Mi juventud – Capítulo 4080: Gran Trampa (20)
Capítulo 4080: Gran Trampa (20)
Los chicos que estaban detrás de Leila se rieron. «Creo que la pelea terminará en tres minutos».
«Apuesto a que Gongor lo pisoteará y lo convertirá en un pastel de carne en cinco minutos».
«Apuesto a que Gongor matará a su presa en dos minutos».
Estas personas conocían muy bien la gran fuerza de batalla del gran monstruo.
Leila encontró a Gongor hace unos años en Mongolia y lo trajo de regreso para transformarlo.
Después de la transformación, era casi invencible sin importar si estaba peleando en combates de box del mercado negro o en las inhumanas y crueles peleas a puñetazos en Las Vegas.
Se había convertido en una máquina de matar que podía matar a un hombre tan fácilmente como a una hormiga.
Cuanto más mataba Gongor, peor era su temperamento y más furioso se ponía en las batallas.
Cuando sus oponentes cayeran, se sentiría abrumado por el deseo de matar, que era la parte que más le gustaba a Leila de él.
Verlo matar a sus oponentes en los partidos fue un festín para la mente.
Entonces, los hombres de Leila confiaban en Gongor.
Sin embargo, Leila sonrió encantadoramente; era una sonrisa que solo tenía Huo Mian.
«Apuesto a que ese tipo … derrotará a Gongor».

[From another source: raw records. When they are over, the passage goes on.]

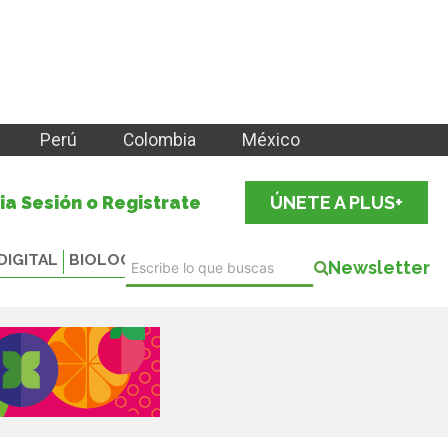
Perú
Colombia
México
cia Sesión o Registrate
ÚNETE A PLUS+
DIGITAL
BIOLOGICALS
Newsletter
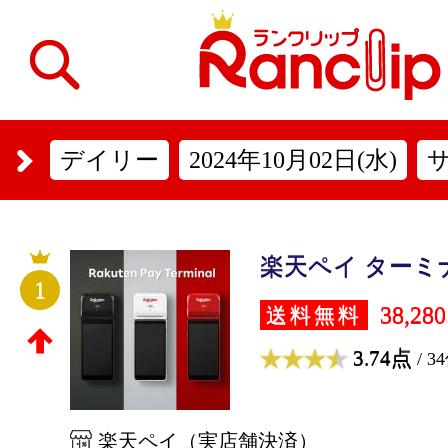
デイリー
2024年10月02日(水)
楽天ペイ ターミ
1
38,28
送料無料
3.74点
/ 3
楽天ペイ（実店舗決済）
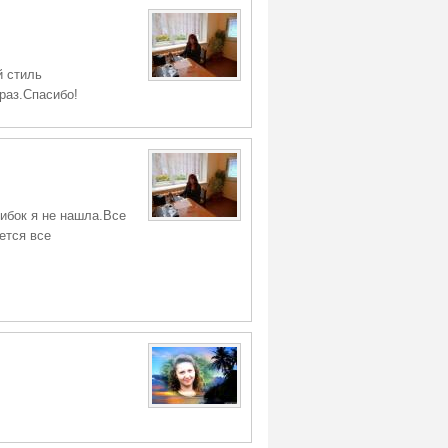
й стиль
раз.Спасибо!
ибок я не нашла.Все
ется все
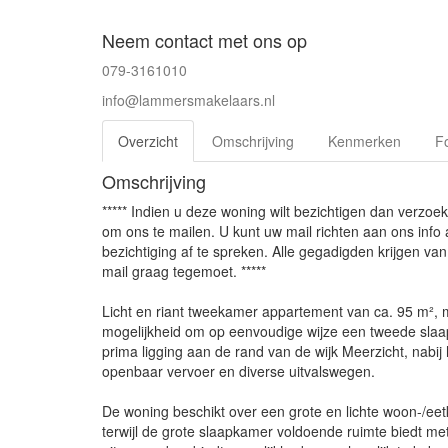
Neem contact met ons op
079-3161010
info@lammersmakelaars.nl
Overzicht
Omschrijving
Kenmerken
Fo
Omschrijving
***** Indien u deze woning wilt bezichtigen dan verzoek
om ons te mailen. U kunt uw mail richten aan ons inf
bezichtiging af te spreken. Alle gegadigden krijgen v
mail graag tegemoet. *****
Licht en riant tweekamer appartement van ca. 95 m², m
mogelijkheid om op eenvoudige wijze een tweede slaa
prima ligging aan de rand van de wijk Meerzicht, nabij
openbaar vervoer en diverse uitvalswegen.
De woning beschikt over een grote en lichte woon-/eetka
terwijl de grote slaapkamer voldoende ruimte biedt met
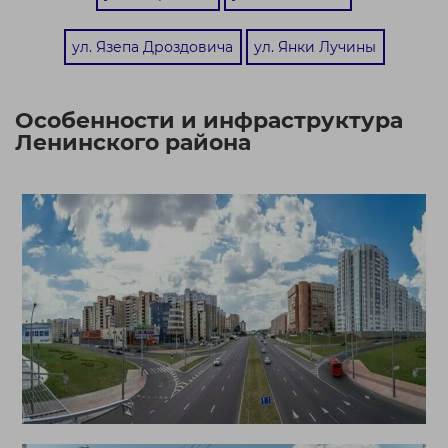
ул. Язепа Дроздовича
ул. Янки Лучины
Особенности и инфраструктура
Ленинского района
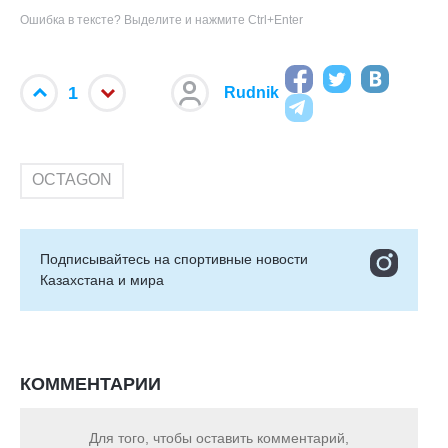
Ошибка в тексте? Выделите и нажмите Ctrl+Enter
1
Rudnik
OCTAGON
Подписывайтесь на cпортивные новости
Казахстана и мира
КОММЕНТАРИИ
Для того, чтобы оставить комментарий,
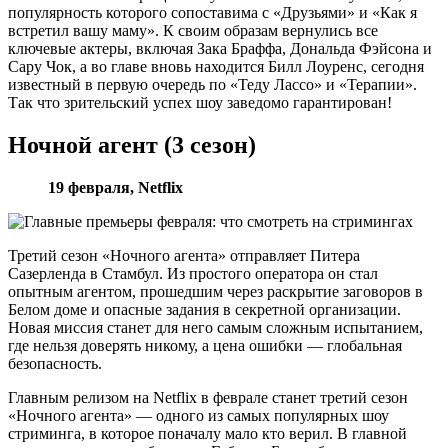
популярность которого сопоставима с «Друзьями» и «Как я
встретил вашу маму». К своим образам вернулись все
ключевые актеры, включая Зака Браффа, Дональда Фэйсона и
Сару Чок, а во главе вновь находится Билл Лоуренс, сегодня
известный в первую очередь по «Теду Лассо» и «Терапии».
Так что зрительский успех шоу заведомо гарантирован!
Ночной агент (3 сезон)
19 февраля,
Netflix
Третий сезон «Ночного агента» отправляет Питера
Сазерленда в Стамбул. Из простого оператора он стал
опытным агентом, прошедшим через раскрытие заговоров в
Белом доме и опасные задания в секретной организации.
Новая миссия станет для него самым сложным испытанием,
где нельзя доверять никому, а цена ошибки — глобальная
безопасность.
Главным релизом на Netflix в феврале станет третий сезон
«Ночного агента» — одного из самых популярных шоу
стриминга, в которое поначалу мало кто верил. В главной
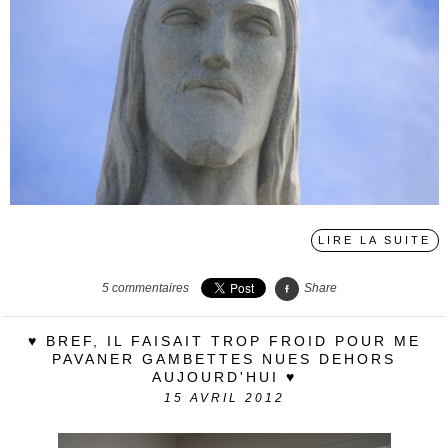
LIRE LA SUITE
5
commentaires
Share
♥ BREF, IL FAISAIT TROP FROID POUR ME
PAVANER GAMBETTES NUES DEHORS
AUJOURD'HUI ♥
15
AVRIL 2012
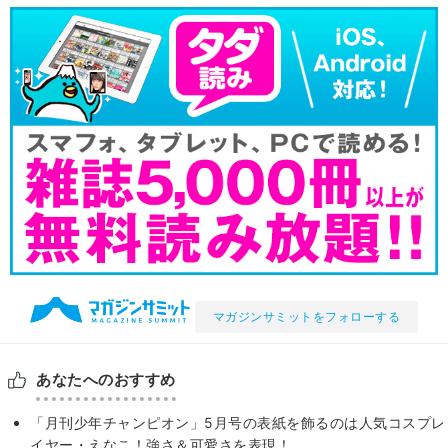
マガジンサミットをフォローする
あなたへのおすすめ
「月刊少年チャンピオン」5月号の表紙を飾るのは人気コスプレ
イヤー・えなこ！強さ＆可愛さを表現！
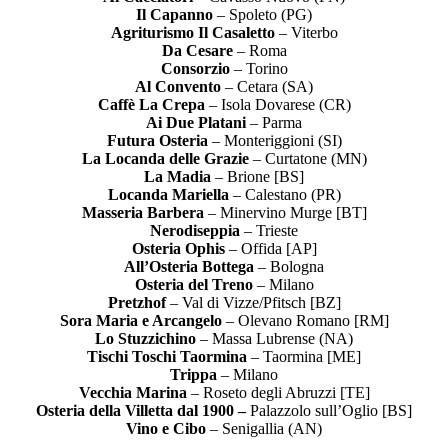
Il Capanno
– Spoleto (PG)
Agriturismo Il Casaletto
– Viterbo
Da Cesare
– Roma
Consorzio
– Torino
Al Convento
– Cetara (SA)
Caffè La Crepa
– Isola Dovarese (CR)
Ai Due Platani
– Parma
Futura Osteria
– Monteriggioni (SI)
La Locanda delle Grazie
– Curtatone (MN)
La Madia
– Brione [BS]
Locanda Mariella
– Calestano (PR)
Masseria Barbera
– Minervino Murge [BT]
Nerodiseppia
– Trieste
Osteria Ophis
– Offida [AP]
All’Osteria Bottega
– Bologna
Osteria del Treno
– Milano
Pretzhof
– Val di Vizze/Pfitsch [BZ]
Sora Maria e Arcangelo
– Olevano Romano [RM]
Lo Stuzzichino
– Massa Lubrense (NA)
Tischi Toschi Taormina
– Taormina [ME]
Trippa
– Milano
Vecchia Marina
– Roseto degli Abruzzi [TE]
Osteria della Villetta dal 1900 –
Palazzolo sull’Oglio [BS]
Vino e Cibo
– Senigallia (AN)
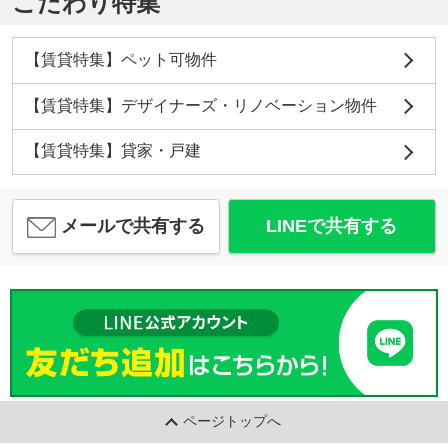
こだわり特集
【賃貸特集】ペット可物件
【賃貸特集】デザイナーズ・リノベーション物件
【賃貸特集】貸家・戸建
メールで共有する
LINEで共有する
ページトップへ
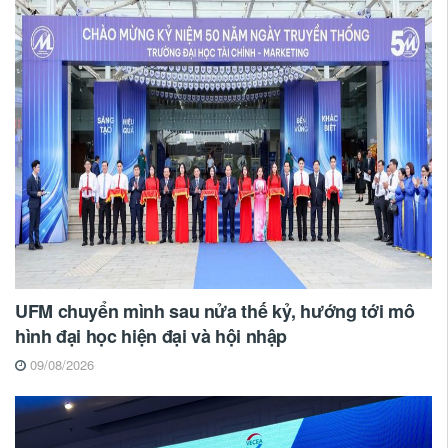
UFM chuyển mình sau nửa thế kỷ, hướng tới mô
hình đại học hiện đại và hội nhập
09/08/2026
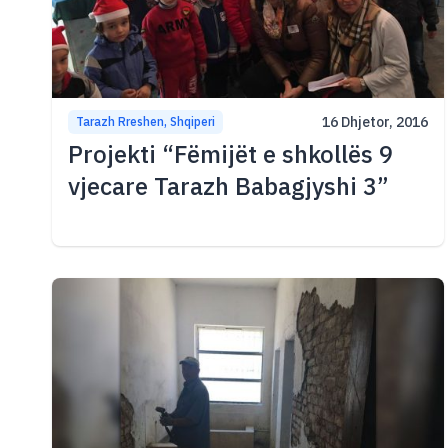
16 Dhjetor, 2016
Tarazh Rreshen, Shqiperi
Projekti “Fëmijët e shkollës 9
vjecare Tarazh Babagjyshi 3”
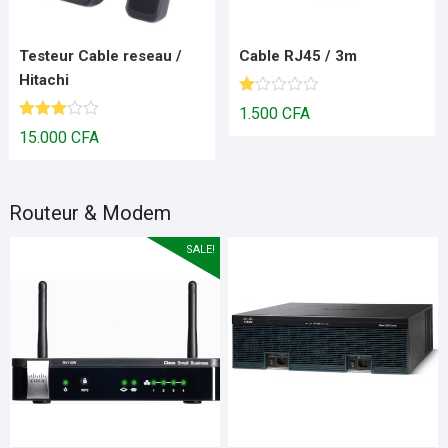
Testeur Cable reseau /
Cable RJ45 / 3m
Hitachi
N
1.500
CFA
ot
Note
15.000
CFA
e
3.00
1.
sur 5
00
s
ur
Routeur & Modem
5
SALE!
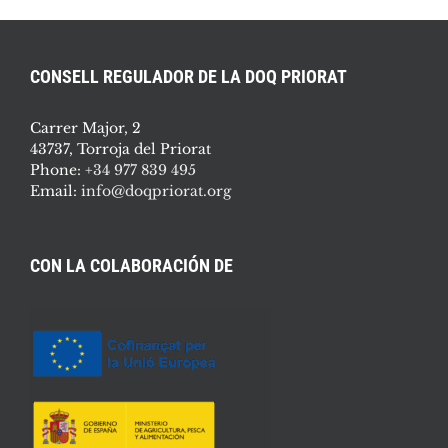
CONSELL REGULADOR DE LA DOQ PRIORAT
Carrer Major, 2
43737, Torroja del Priorat
Phone:
+34 977 839 495
Email:
info@doqpriorat.org
CON LA COLABORACIÓN DE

Inmediatamente, sus hombres guardaron silencio. Dudaron, pero no se atrevieron a pronunciarlo para enojar a esta mujer psicópata.
Gongor se impacientó mientras Qin Chu seguía esquivándolo.

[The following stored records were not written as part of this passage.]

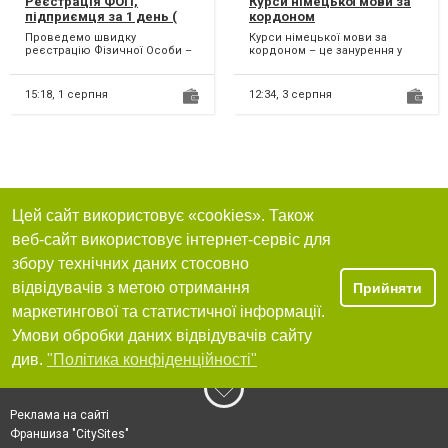
Реєстрація ФОП,
Курси німецької мови за
підприємця за 1 день (
кордоном
недорого )
Проведемо швидку
Курси німецької мови за
реєстрацію Фізичної Особи –
кордоном – це занурення у
Підприємця у державному
мовне середовище та
реєстрі. Після реєстрації Ви
покращення своїх навичок
от...
спілк...
15:18,
1 серпня
12:34,
3 серпня
Цей сайт використовує «cookies». Також
веб-сайт використовує інтернет-сервіс для
збору технічних даних стосовно
відвідувачів з метою отримання
Прийняти
маркетингової та статистичної інформації.
Умови обробки даних відвідувачів сайту
див.
"Політика конфіденційності"
Реклама на сайті
Франшиза "CitySites"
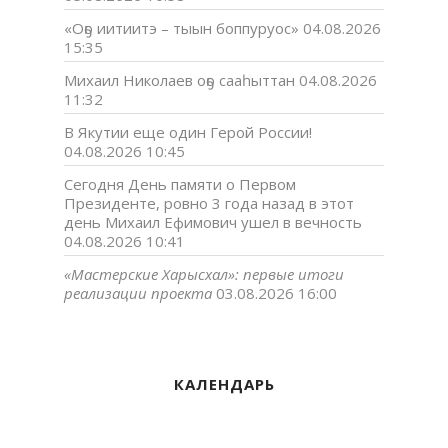
«Оҕо иитиитэ – тыын боппуруос»
04.08.2026
15:35
Михаил Николаев оҕо сааһыттан
04.08.2026
11:32
В Якутии еще один Герой России!
04.08.2026 10:45
Сегодня День памяти о Первом
Президенте, ровно 3 года назад в этот
день Михаил Ефимович ушел в вечность
04.08.2026 10:41
«Мастерские Харысхал»: первые итоги
реализации проекта
03.08.2026 16:00
КАЛЕНДАРЬ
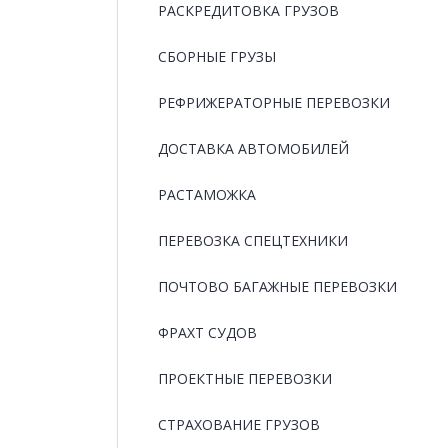
РАCКРЕДИТОВКА ГРУЗОВ
СБОРНЫЕ ГРУЗЫ
РЕФРИЖЕРАТОРНЫЕ ПЕРЕВОЗКИ
ДОСТАВКА АВТОМОБИЛЕЙ
РАСТАМОЖКА
ПЕРЕВОЗКА СПЕЦТЕХНИКИ
ПОЧТОВО БАГАЖНЫЕ ПЕРЕВОЗКИ
ФРАХТ СУДОВ
ПРОЕКТНЫЕ ПЕРЕВОЗКИ
СТРАХОВАНИЕ ГРУЗОВ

Su voz se hizo más fuerte y rugió como una bestia salvaje.
Perdiendo la paciencia, se movió más rápido y con más fuerza, lo que hizo que la batalla fuera aún más difícil para Qin Chu.
Qin Chu decidió atacar. Girándose hacia la espalda del gran monstruo, le dio un puñetazo a la parte baja de la espalda del monstruo.
Puso toda su fuerza en su puño e incluso podría herir a un tigre con él. Pero el gran monstruo no sintió nada; agarrando a Qin Chu, lo tiró al suelo.
Perdiendo el equilibrio, Qin Chu se estrelló pesadamente contra el suelo, sintiendo su interior palpitar de dolor.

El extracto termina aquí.